Data Quality Management (DQM) is a practice that aims to maintain a high quality of data. DQM extends from data acquisition to distribution of data. DQM is about employing processes, methods, and technologies to ensure the quality of the data meets specific business requirements. DQM is extensive, with far-reaching results, if applied in a reliable, consistent, continual manner. Ultimately, DQM aims to deliver trusted data promptly.

Why do you need Data Quality Management processes in place?

Most of a company's operations and decisions rely heavily on data, so the emphasis on data quality is higher. Data quality refers to the assessment of information collected relative to its purpose and its ability to serve that purpose. Low-quality data costs organizations daily. An estimate by IBM calculated that the annual cost of data quality-related issues amounted to around $3.1 trillion.

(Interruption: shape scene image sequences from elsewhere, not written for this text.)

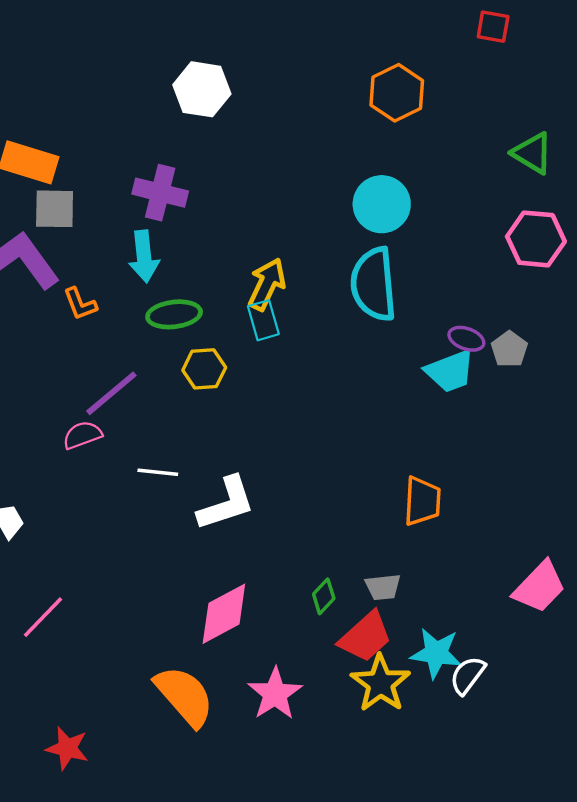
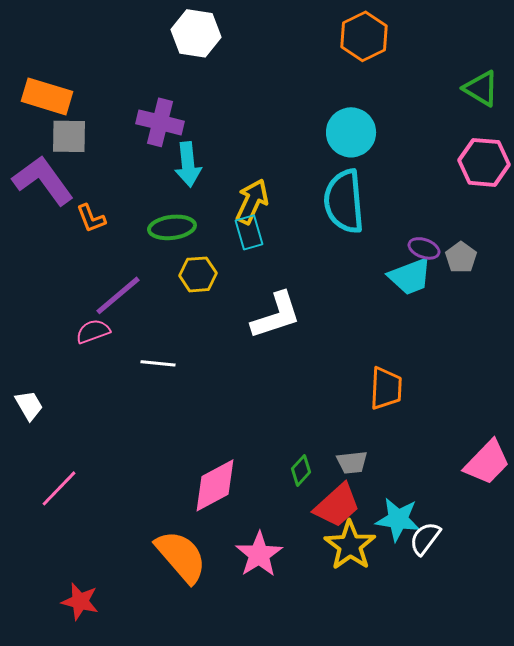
cyan arrow: (144, 256) -> (188, 164), moved
white L-shape: (226, 503) -> (276, 315), moved

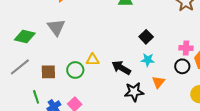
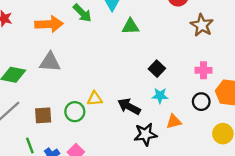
gray triangle: (56, 27) -> (50, 62), turned -48
pink cross: (186, 48) -> (204, 70), moved
orange triangle: (158, 82) -> (174, 122), turned 40

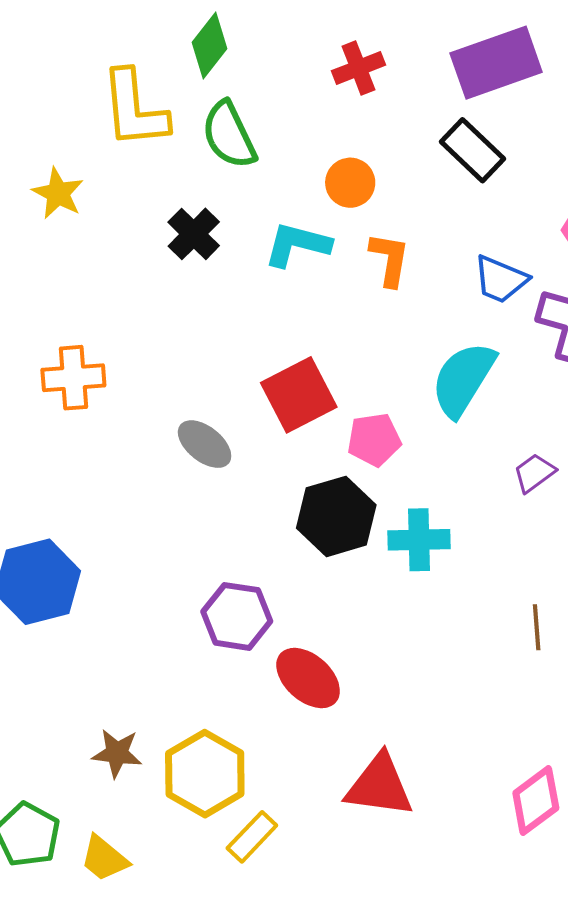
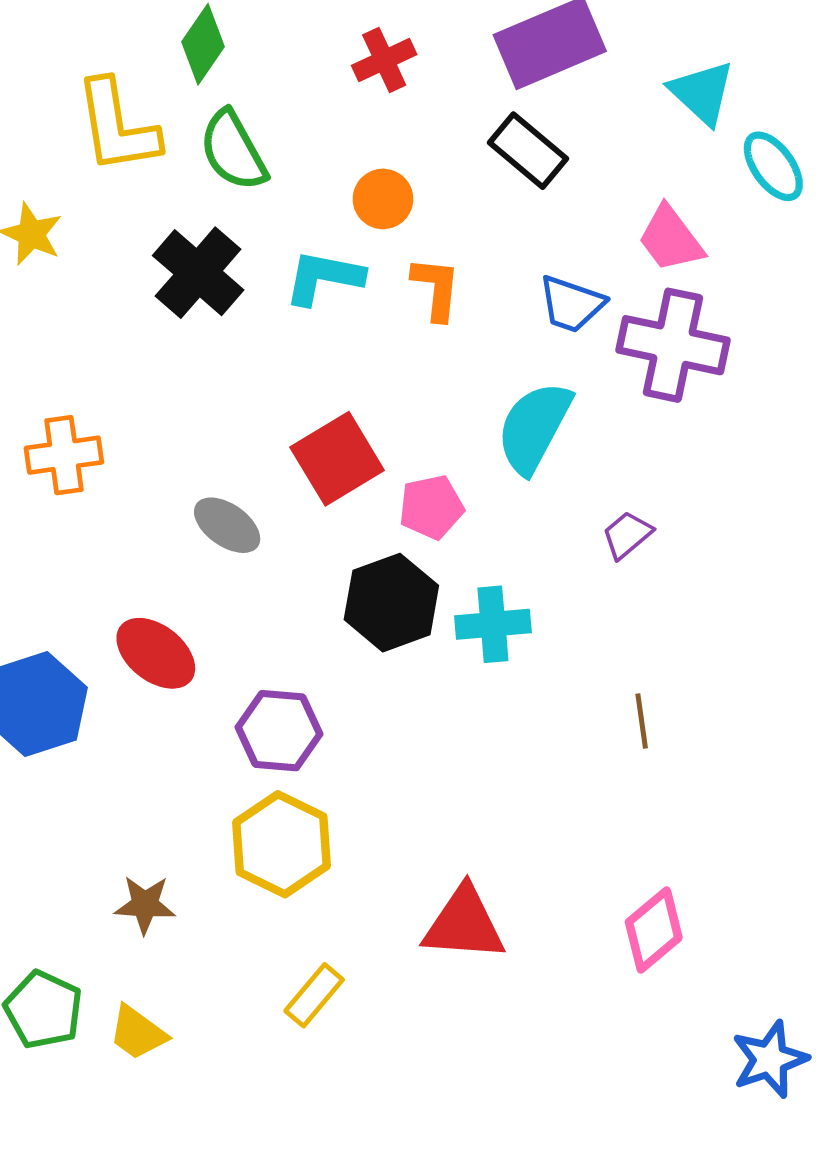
black cross: (194, 234) -> (198, 273), size x1.4
red ellipse: (308, 678) -> (156, 653), moved
yellow hexagon: (205, 774) -> (281, 844), moved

Good data quality increases the accuracy of analytics applications, leading to better business decision-making that boosts sales and improves internal processes. High-quality data can help expand the use of BI dashboards and analytics tools as well. If business users see analytics data as trustworthy, they are more likely to rely on it instead of basing decisions on their gut feelings or spreadsheets.

How do you measure Data Quality?

There are five categories of metrics that you can use to measure data quality. These metrics can help you track the effectiveness of your data quality improvement efforts. Let's go over the categories of metrics and what they track (and, more importantly, why each is important).

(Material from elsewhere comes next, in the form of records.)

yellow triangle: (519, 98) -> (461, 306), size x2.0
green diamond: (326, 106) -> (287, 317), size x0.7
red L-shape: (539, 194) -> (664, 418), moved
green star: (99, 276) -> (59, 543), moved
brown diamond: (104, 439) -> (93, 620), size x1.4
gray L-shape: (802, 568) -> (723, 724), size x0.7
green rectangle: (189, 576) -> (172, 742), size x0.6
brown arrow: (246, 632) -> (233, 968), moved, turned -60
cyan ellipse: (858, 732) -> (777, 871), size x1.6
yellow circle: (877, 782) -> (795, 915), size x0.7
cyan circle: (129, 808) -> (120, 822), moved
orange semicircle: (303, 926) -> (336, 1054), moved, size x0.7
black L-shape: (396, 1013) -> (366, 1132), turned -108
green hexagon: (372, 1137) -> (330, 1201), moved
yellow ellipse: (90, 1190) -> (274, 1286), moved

Accuracy tracks the number of known errors, such as missing, incomplete, or redundant data entry. Accuracy is typically measured as a ratio of data to errors. This ratio should increase over time, indicating that the quality of your data is improving.

Consider NASA's Mars Climate Orbiter. On September 23rd, 1999, NASA's Mars Climate Orbiter lost communication with mission control as it approached orbit around the planet. It burned up in the Martian atmosphere as it descended towards the planet's surface. An investigation revealed the two software applications which controlled the orbiter's thrusters had miscommunicated the amount of force needed to reach the right altitude. One application calculated the force in pounds, while the other assumed the force was in newtons. This mistake harmed nothing other than the 125 million dollar spacecraft, but it does highlight the impact that data accuracy issues can have.


Consistency means ensuring that data across all systems reflect the same information and sync with each other across the enterprise. This may seem easy enough at first, but consider the case where two systems have a field named customer_id. customer_id means something different in each system. This is, after all, a common scenario when looking at systems across an enterprise.

So how do you maintain consistency? You might consider defining a data dictionary and data lineage to distinguish and track your datasets, respectively, from each other.

Data Dictionary

A data dictionary stores and communicates metadata about the data in a database, system, or data used by applications. Data dictionaries can include:

  • A listing of data objects with names and definitions
  • Detailed properties of data elements such as data type, size, nullability, optionality, and indexes
  • ER and other system-level diagrams
  • Reference data including classification and descriptive domains
  • Business rules

For people working with similar data, having a shared data dictionary facilitates standardization by documenting common data structures. In the case above, where two definitions of customer_id are available, a data dictionary can also distinguish between the meanings in systems.

Data Lineages

A data lineage is a record of your data's origins and where it moves over time. The ability to track, manage, and view your data's lineage can simplify tracking errors back to the data source. With a data lineage in place, it is easy to perform root cause analysis while investigating data issues.

Completeness and Comprehensiveness

Data is considered complete or comprehensive when, according to the requirements, all of the data required for a particular use case is present and available to be used. Completeness is usually measured as a percentage.

In a healthcare dataset, completeness would be defined as containing personal details, insurance information, and dates for prior visits. An address or phone number may also be collected, but are not mandatory. The percentage of completeness here would decrease with the absence of each critical piece of information.


Integrity measures the accuracy and consistency of your data over its lifecycle. Each time data is replicated or transferred it should remain unaltered between operations.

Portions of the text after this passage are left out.